Each line of the entries below that holds "page" is needed, copied in full.

====== DATASET RECORDS

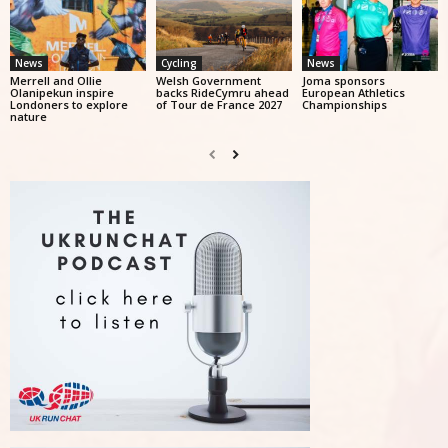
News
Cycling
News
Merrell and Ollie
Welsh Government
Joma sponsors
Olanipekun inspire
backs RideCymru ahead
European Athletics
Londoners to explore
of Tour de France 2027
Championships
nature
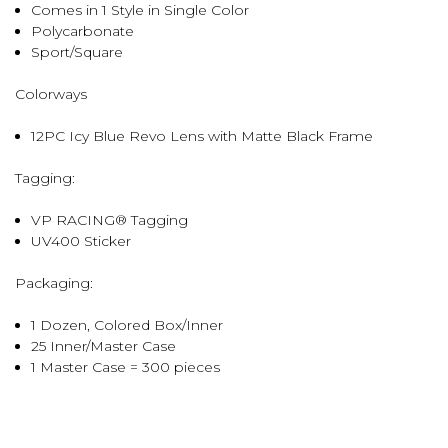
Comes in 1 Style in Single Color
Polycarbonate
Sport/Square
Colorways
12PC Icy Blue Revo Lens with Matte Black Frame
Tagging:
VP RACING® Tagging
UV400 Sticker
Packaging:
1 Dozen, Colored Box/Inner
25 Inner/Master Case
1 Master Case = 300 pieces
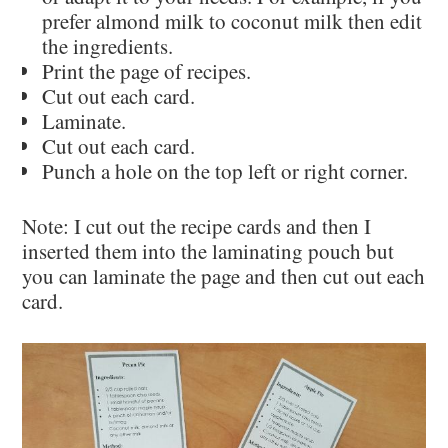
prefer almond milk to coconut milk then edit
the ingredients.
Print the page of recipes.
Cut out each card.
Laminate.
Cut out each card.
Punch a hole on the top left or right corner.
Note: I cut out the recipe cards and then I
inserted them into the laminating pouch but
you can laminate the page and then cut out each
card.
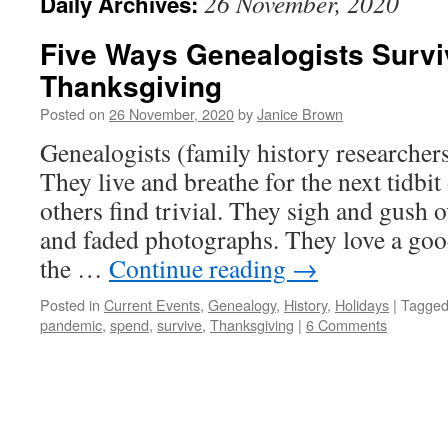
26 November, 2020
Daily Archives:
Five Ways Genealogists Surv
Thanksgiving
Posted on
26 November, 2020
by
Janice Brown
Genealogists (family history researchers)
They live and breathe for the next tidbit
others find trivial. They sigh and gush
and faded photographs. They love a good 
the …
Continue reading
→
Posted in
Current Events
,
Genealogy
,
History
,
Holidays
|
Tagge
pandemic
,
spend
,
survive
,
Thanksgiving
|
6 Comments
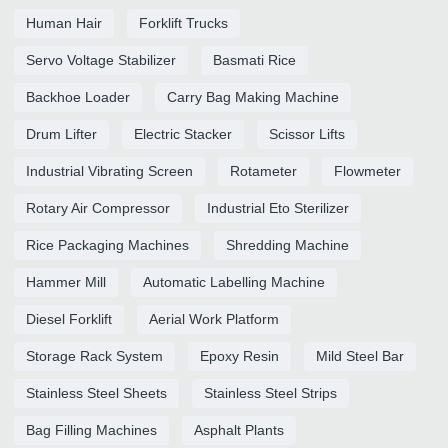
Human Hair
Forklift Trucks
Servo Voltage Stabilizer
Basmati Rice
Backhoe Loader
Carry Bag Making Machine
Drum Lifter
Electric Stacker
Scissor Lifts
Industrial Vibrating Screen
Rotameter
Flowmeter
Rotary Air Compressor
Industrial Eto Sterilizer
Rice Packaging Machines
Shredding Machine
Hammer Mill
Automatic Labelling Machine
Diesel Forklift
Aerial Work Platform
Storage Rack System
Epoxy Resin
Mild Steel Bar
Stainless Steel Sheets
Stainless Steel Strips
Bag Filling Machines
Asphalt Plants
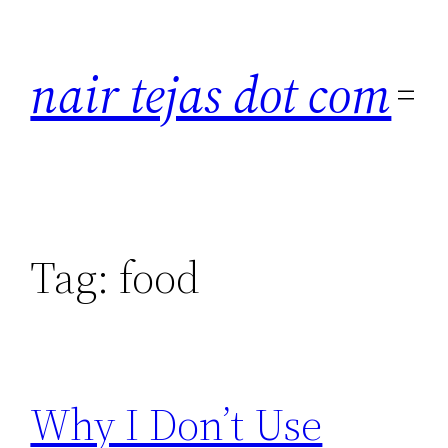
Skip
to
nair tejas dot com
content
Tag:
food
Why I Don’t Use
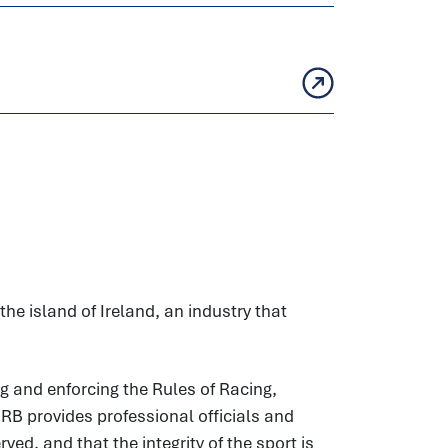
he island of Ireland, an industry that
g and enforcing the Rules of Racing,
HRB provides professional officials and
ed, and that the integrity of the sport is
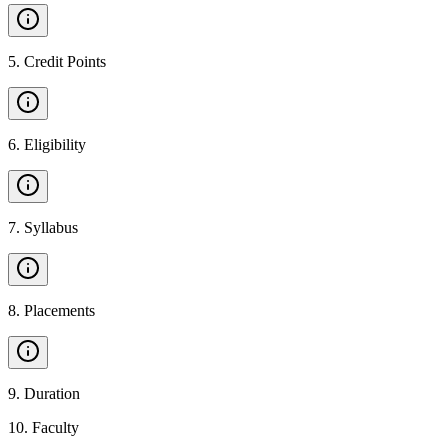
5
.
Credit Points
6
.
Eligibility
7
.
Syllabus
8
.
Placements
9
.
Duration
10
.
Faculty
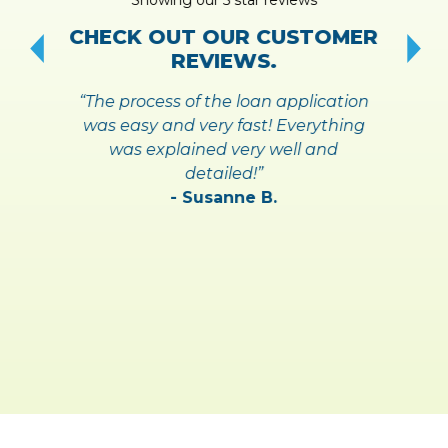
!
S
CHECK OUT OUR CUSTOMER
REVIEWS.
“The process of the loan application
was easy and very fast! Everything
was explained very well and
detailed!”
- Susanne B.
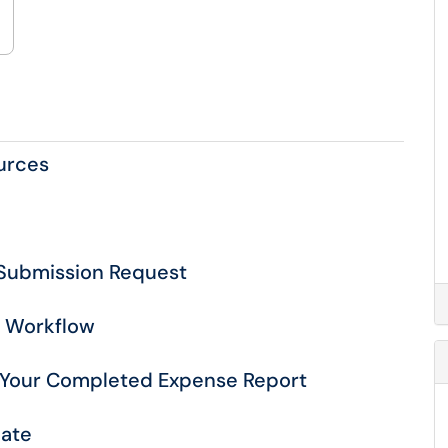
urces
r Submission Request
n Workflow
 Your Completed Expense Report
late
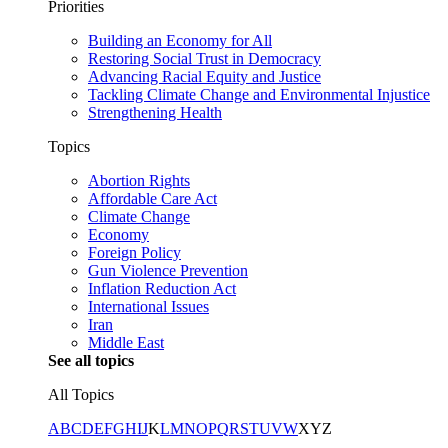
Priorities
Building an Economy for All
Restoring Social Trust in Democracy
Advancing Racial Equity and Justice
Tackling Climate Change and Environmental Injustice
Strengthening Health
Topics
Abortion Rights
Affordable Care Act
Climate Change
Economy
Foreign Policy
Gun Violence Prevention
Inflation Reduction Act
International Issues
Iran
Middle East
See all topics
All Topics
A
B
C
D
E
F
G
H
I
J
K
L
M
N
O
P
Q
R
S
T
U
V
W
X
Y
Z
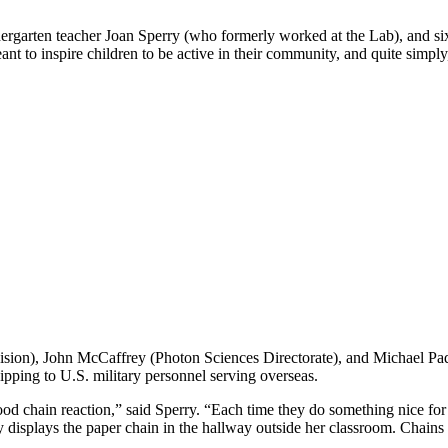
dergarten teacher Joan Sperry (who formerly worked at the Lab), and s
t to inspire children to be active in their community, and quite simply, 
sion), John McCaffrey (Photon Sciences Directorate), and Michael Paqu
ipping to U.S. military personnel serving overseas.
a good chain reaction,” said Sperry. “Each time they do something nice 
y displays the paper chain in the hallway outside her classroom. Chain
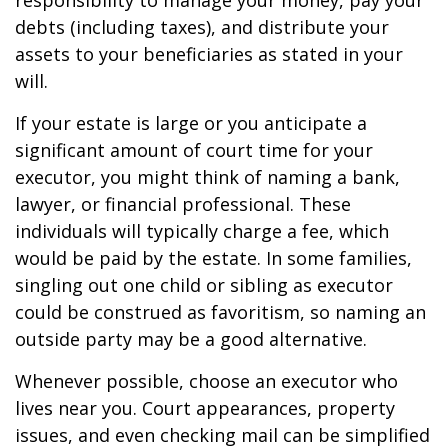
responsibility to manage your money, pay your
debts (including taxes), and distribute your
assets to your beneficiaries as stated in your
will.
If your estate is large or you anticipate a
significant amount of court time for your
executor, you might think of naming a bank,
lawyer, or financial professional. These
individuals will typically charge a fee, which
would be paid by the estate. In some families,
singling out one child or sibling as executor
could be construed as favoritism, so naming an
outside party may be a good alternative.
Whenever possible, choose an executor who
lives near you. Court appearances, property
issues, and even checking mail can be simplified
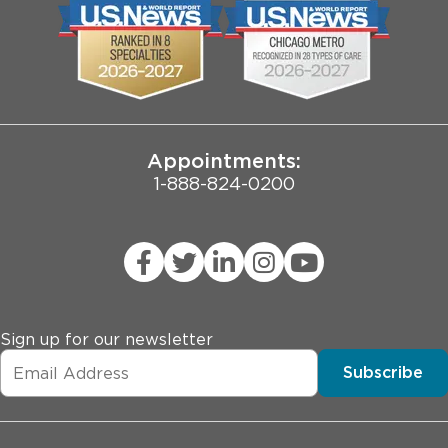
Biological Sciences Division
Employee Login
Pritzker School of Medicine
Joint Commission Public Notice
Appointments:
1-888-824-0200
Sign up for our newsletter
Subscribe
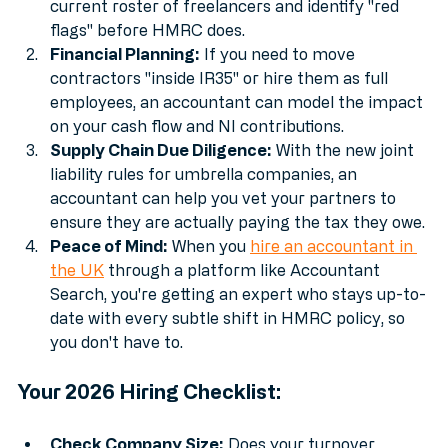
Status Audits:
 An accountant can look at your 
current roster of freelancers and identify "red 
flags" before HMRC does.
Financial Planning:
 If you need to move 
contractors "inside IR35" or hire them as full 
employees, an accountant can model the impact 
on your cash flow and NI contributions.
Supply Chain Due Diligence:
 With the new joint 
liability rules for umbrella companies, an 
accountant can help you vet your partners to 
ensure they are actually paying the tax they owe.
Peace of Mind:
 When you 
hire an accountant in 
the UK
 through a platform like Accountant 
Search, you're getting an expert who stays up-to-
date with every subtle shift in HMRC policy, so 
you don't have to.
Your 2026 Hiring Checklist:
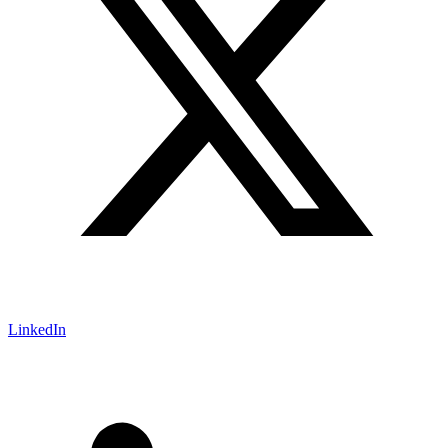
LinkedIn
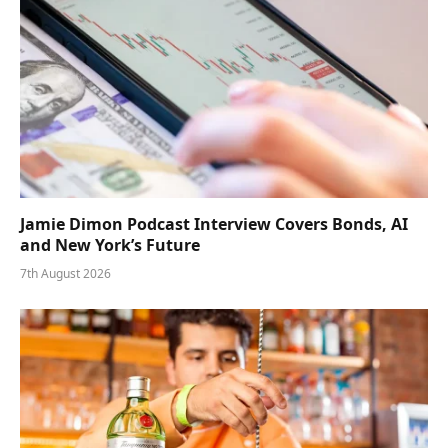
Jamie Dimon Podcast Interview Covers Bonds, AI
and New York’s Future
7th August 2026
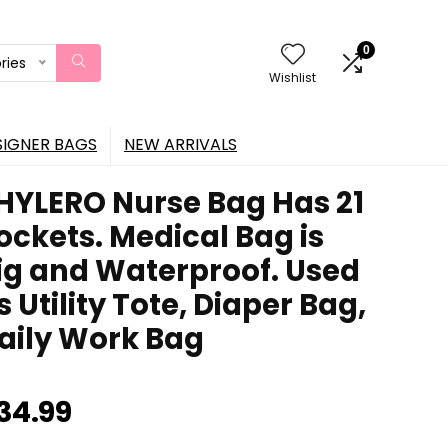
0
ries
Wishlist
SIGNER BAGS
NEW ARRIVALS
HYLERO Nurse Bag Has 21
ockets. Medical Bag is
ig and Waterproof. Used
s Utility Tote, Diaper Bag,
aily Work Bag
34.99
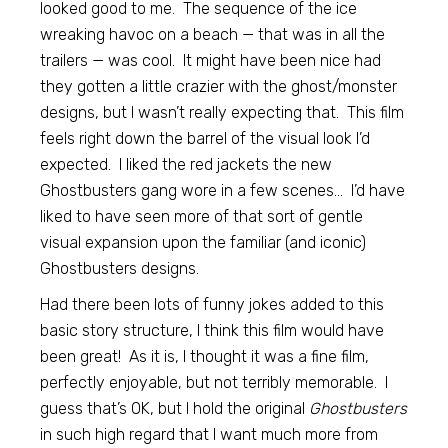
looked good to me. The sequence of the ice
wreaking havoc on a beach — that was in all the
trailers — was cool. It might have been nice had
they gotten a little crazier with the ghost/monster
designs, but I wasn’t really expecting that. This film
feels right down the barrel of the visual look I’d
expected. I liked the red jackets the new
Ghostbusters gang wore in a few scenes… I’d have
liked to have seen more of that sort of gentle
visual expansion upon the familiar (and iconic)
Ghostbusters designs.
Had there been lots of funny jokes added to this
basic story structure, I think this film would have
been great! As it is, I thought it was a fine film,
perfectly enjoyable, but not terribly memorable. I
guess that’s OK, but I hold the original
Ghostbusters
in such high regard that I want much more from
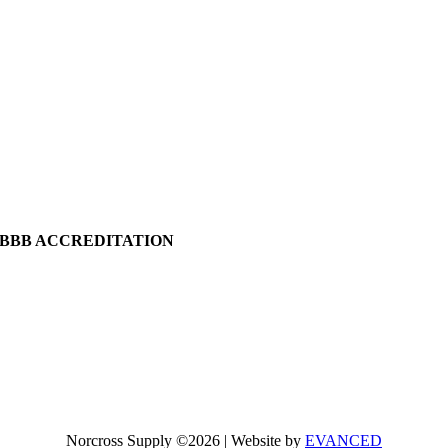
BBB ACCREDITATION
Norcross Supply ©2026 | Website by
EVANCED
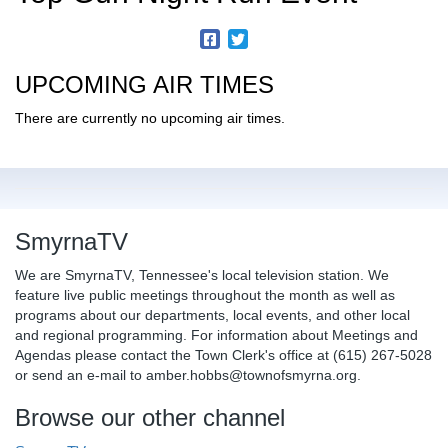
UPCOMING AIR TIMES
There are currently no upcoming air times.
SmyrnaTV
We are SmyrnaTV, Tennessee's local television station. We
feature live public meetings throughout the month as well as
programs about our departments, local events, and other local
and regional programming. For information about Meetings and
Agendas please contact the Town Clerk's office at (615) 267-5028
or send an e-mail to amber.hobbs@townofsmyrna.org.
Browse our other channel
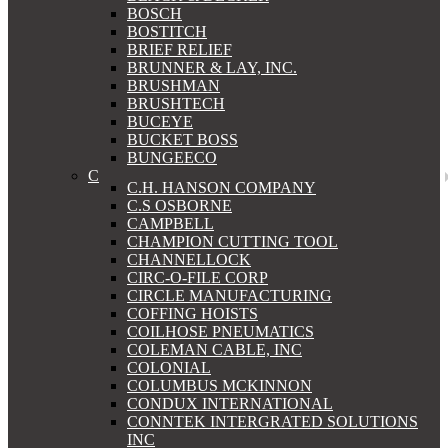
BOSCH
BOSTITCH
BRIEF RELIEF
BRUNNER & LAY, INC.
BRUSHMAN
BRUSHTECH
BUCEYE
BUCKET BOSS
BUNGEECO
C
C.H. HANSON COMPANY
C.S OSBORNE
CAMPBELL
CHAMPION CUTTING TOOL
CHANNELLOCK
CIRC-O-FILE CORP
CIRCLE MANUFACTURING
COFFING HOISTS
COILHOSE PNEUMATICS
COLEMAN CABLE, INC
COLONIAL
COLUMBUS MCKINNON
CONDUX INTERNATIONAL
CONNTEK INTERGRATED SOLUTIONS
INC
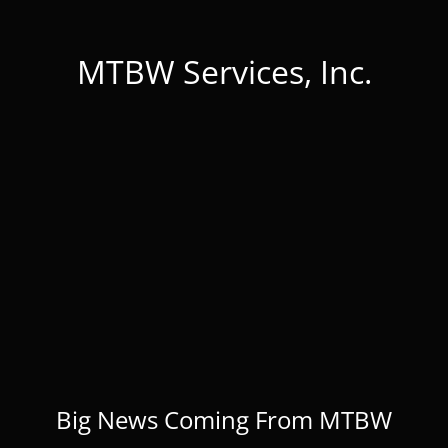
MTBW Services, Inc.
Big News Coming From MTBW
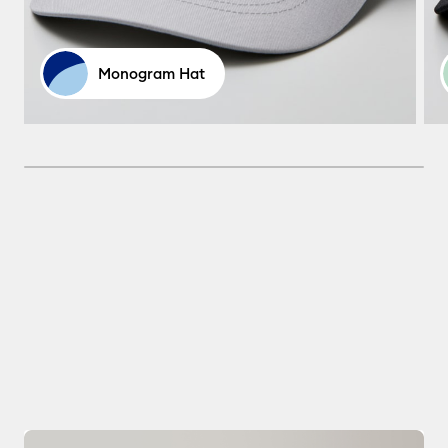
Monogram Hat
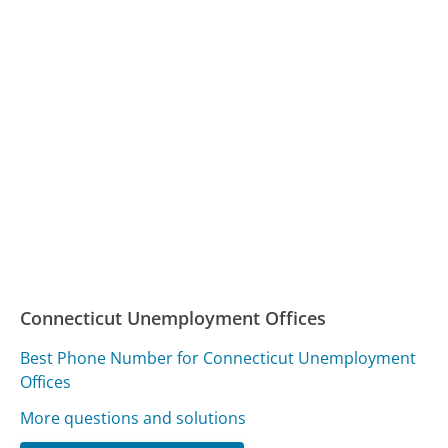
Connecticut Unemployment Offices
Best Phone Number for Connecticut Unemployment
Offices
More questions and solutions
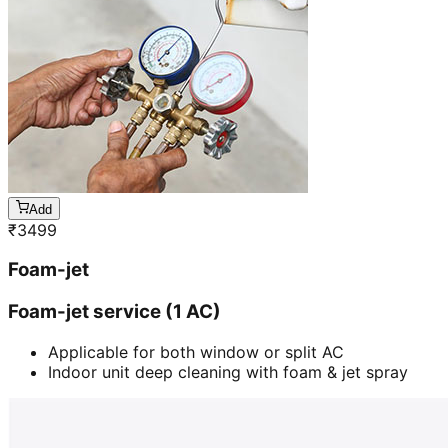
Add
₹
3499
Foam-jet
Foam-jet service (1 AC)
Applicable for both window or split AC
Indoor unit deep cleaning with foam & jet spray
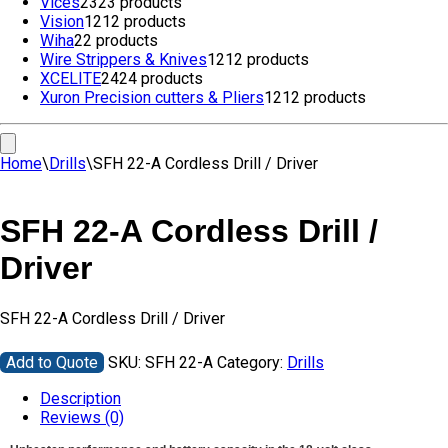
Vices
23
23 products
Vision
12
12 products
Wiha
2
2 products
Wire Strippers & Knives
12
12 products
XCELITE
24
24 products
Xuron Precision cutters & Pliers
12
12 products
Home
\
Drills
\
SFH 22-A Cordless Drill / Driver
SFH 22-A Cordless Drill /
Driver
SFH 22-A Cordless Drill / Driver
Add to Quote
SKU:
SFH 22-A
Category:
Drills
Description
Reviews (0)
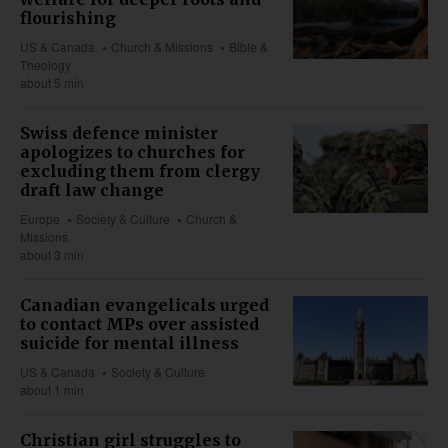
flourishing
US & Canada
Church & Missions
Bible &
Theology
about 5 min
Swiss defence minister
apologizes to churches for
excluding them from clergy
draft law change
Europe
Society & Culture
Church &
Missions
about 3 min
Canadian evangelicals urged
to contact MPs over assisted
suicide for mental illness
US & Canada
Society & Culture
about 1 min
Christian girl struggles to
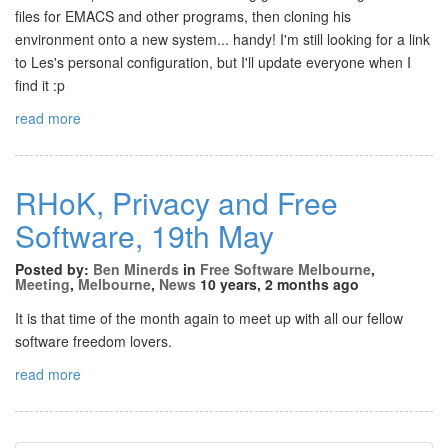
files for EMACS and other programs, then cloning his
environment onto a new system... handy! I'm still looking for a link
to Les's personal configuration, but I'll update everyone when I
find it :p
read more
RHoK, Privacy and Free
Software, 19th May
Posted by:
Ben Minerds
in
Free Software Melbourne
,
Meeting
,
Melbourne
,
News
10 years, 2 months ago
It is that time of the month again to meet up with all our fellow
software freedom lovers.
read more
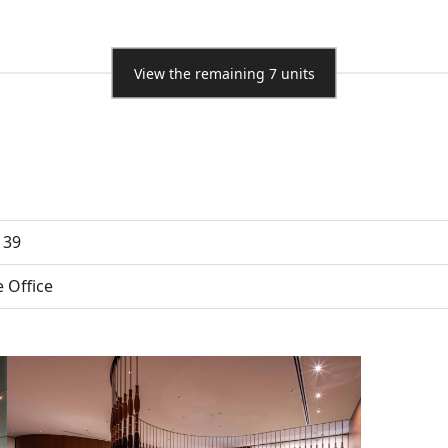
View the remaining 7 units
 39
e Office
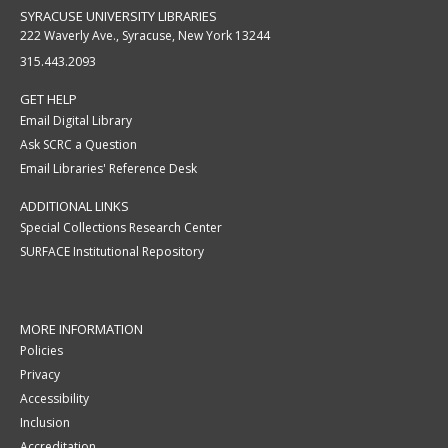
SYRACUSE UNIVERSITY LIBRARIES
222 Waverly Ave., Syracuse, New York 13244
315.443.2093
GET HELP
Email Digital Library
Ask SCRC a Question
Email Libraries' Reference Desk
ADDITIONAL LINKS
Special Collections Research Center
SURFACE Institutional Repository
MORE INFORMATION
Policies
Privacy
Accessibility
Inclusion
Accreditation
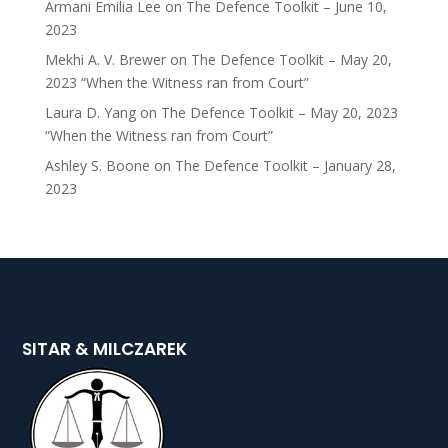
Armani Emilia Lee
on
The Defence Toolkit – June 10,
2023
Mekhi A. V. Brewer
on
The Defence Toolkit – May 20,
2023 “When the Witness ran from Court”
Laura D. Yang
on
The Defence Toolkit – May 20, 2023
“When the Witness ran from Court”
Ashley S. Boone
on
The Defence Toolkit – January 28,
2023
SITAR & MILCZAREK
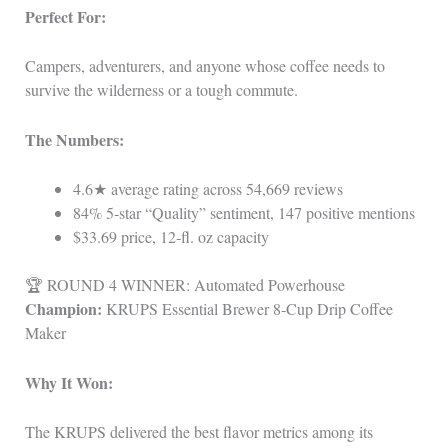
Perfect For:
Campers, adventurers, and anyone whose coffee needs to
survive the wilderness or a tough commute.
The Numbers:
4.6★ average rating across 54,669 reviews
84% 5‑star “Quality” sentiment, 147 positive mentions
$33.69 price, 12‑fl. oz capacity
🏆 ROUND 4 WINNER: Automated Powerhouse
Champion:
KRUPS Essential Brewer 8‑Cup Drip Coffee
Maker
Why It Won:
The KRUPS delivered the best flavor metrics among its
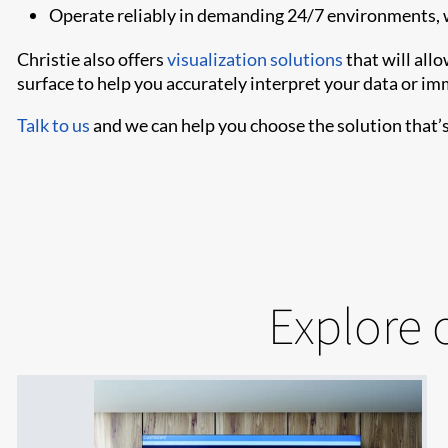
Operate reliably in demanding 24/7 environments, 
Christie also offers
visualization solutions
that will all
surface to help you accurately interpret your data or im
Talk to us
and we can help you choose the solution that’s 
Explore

============

• **ANSWER FOR THIS EXERCISE**
Print the page of recipes.
you can laminate the page and then cut out each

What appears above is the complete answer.